The Very Image of the Modern Vampire Protagonist

In my reading I've noticed how different authors handle the vampire in a present-day or near-modern setting, and in particular what portions of vampire lore they choose to keep as accurate and what they decide to reject as mere superstitious fancy or ignore altogether. Furthermore, it is interesting to note what rationales they use for those choices, and for the operation of the vampire powers and weaknesses that they are accepting in their version of the vampire.

For instance, Anne Rice's vampires are turned to dust by the touch of sunlight, while Chelsea Quinn Yarbro's can endure sunlight but are strongest at night, and Stephanie Meyer's are undisturbed by sunlight but prefer to avoid direct sun because their more dense body tissue reflects light differently than human flesh, making them sparkle.

And speaking of reflections, there's the old vampire tradition that a vampire shows no reflection in a mirror. This is based on the pre-scientific notion that a mirror contained some kind of spirit or essence that formed an image, and refused to respond to a vampire's undead nature. But for a modern reader who has become acquainted with the actual physics of reflectivity, the notion of a corporeal being who is visible but creates no reflection in a mirror may strain the ability to maintain suspension of disbelief.

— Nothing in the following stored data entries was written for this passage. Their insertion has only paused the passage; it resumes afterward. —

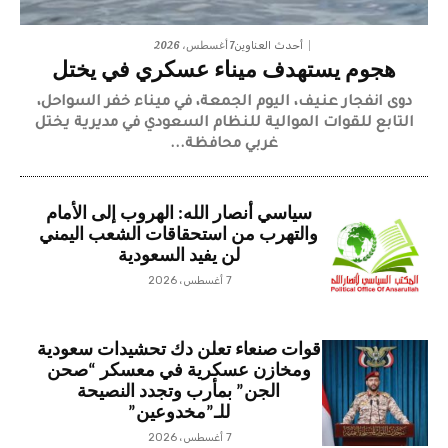
7 أغسطس، 2026
أحدث العناوين
هجوم يستهدف ميناء عسكري في يختل
دوى انفجار عنيف، اليوم الجمعة، في ميناء خفر السواحل،
التابع للقوات الموالية للنظام السعودي في مديرية يختل
غربي محافظة...
سياسي أنصار الله: الهروب إلى الأمام
والتهرب من استحقاقات الشعب اليمني
لن يفيد السعودية
7 أغسطس، 2026
قوات صنعاء تعلن دك تحشيدات سعودية
ومخازن عسكرية في معسكر “صحن
الجن” بمأرب وتجدد النصيحة
للـ”مخدوعين”
7 أغسطس، 2026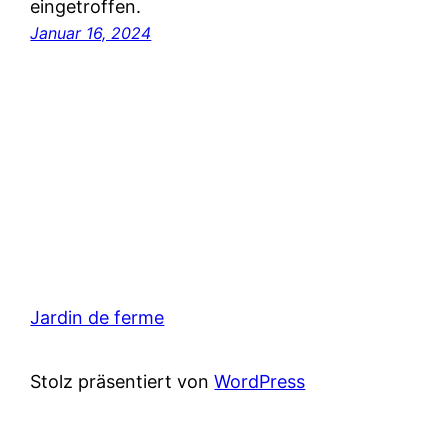
eingetroffen.
Januar 16, 2024
Jardin de ferme
Stolz präsentiert von
WordPress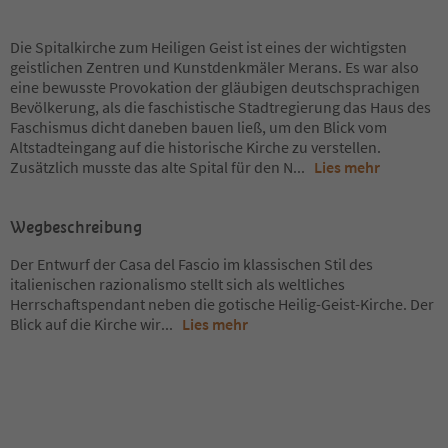
Die Spitalkirche zum Heiligen Geist ist eines der wichtigsten
geistlichen Zentren und Kunstdenkmäler Merans. Es war also
eine bewusste Provokation der gläubigen deutschsprachigen
Bevölkerung, als die faschistische Stadtregierung das Haus des
Faschismus dicht daneben bauen ließ, um den Blick vom
Altstadteingang auf die historische Kirche zu verstellen.
Zusätzlich musste das alte Spital für den N
...
Lies mehr
Wegbeschreibung
Der Entwurf der Casa del Fascio im klassischen Stil des
italienischen razionalismo stellt sich als weltliches
Herrschaftspendant neben die gotische Heilig-Geist-Kirche. Der
Blick auf die Kirche wir
...
Lies mehr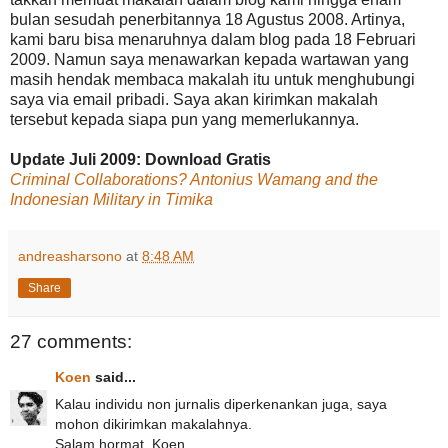
bulan sesudah penerbitannya 18 Agustus 2008. Artinya,
kami baru bisa menaruhnya dalam blog pada 18 Februari
2009. Namun saya menawarkan kepada wartawan yang
masih hendak membaca makalah itu untuk menghubungi
saya via email pribadi. Saya akan kirimkan makalah
tersebut kepada siapa pun yang memerlukannya.
Update Juli 2009: Download Gratis
Criminal Collaborations? Antonius Wamang and the
Indonesian Military in Timika
andreasharsono
at
8:48 AM
Share
27 comments:
Koen
said...
Kalau individu non jurnalis diperkenankan juga, saya
mohon dikirimkan makalahnya.
Salam hormat. Koen.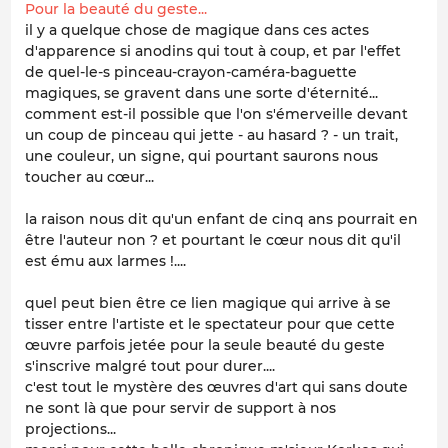
Pour la beauté du geste...
il y a quelque chose de magique dans ces actes
d'apparence si anodins qui tout à coup, et par l'effet
de quel-le-s pinceau-crayon-caméra-baguette
magiques, se gravent dans une sorte d'éternité...
comment est-il possible que l'on s'émerveille devant
un coup de pinceau qui jette - au hasard ? - un trait,
une couleur, un signe, qui pourtant saurons nous
toucher au cœur...
la raison nous dit qu'un enfant de cinq ans pourrait en
être l'auteur non ? et pourtant le cœur nous dit qu'il
est ému aux larmes !....
quel peut bien être ce lien magique qui arrive à se
tisser entre l'artiste et le spectateur pour que cette
œuvre parfois jetée pour
la seule beauté du geste
s'inscrive malgré tout pour durer....
c'est tout le mystère des œuvres d'art qui sans doute
ne sont là que pour servir de support à nos
projections...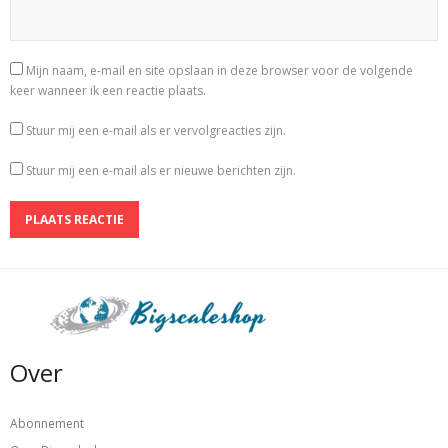
Mijn naam, e-mail en site opslaan in deze browser voor de volgende
keer wanneer ik een reactie plaats.
Stuur mij een e-mail als er vervolgreacties zijn.
Stuur mij een e-mail als er nieuwe berichten zijn.
Over
Abonnement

Jacqueline Lichtenberg explained it away as an aspect of the Influence, the telepathic power her vampires, the luren, possessed to better enable them to hunt. A luren who was stalking intelligent prey could simply tell their victim's subconscious to edit their image out of what was being seen in the mirror -- and could just as easily send a similar telepathic command to edit their image out of what they were seeing directly, rendering the luren effectively invisible at will (rather like Douglas Adams' "somebody else's business field).

As I'm reading Chelsea Quinn Yarbro's A Dangerous Climate in which she sends her vampire Count Saint-Germain to St. Petersburg at its beginnings, I hit upon that brief mention of the difficulty of casting no reflection while his manservant is shaving him, and it caused me just such a momentary bobble. This is not a fantasy world in which I can allow that light might work utterly differently, but rather a part of the past that I've studied relatively intensely, having a bachelor's degree in Russian language and literature. It wasn't quite enough for me to drop the book like a stone, but now I'm going to be watching to see how she reconciles it with the facts of physics, and hopefully relates it to the fact that her vampires are able to go out in daylight.

1 comment:

Major Major said...

Count Ragozy Saint-Germain can go out in daylight because he has bits of his native soil in his boots.

This frees him up to write long letters to everyone he knows, discourse on the true death and the false one, build an alchemical still to make diamonds, find a new girl friend, and utterly ignore the oncoming crisis that will completely threaten his nosferatan behind.